**Material to process:**
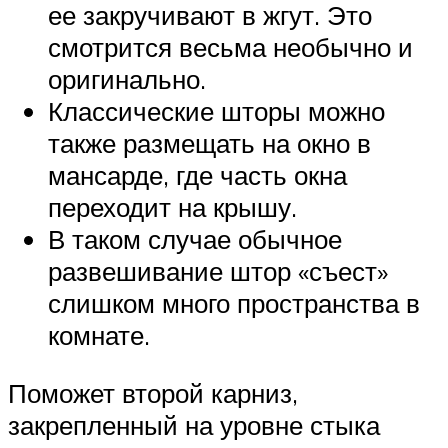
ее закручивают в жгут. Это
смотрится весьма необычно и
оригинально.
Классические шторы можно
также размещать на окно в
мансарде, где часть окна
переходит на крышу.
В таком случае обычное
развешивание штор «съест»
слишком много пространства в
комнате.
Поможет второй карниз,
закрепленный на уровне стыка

...

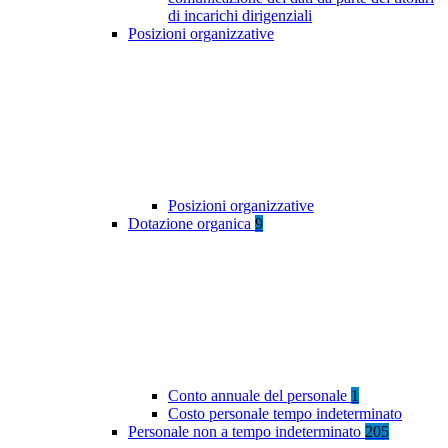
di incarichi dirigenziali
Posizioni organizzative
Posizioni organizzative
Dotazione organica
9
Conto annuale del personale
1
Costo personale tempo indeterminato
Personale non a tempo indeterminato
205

* * *

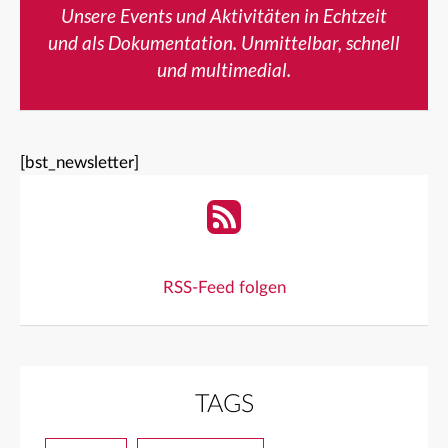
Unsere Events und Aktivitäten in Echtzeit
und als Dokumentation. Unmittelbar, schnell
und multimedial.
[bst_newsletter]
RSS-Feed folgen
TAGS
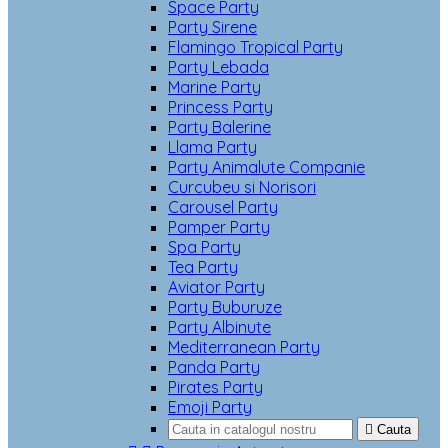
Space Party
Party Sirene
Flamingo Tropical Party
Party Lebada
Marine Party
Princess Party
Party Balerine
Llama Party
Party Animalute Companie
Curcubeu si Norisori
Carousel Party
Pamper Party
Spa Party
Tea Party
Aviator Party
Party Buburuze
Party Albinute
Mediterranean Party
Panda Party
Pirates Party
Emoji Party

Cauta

**Task prompt:** Using the records above, copy every line that has the word "indeterminato" in it.

**Solution to this problem:**
Costo personale tempo indeterminato
Personale non a tempo indeterminato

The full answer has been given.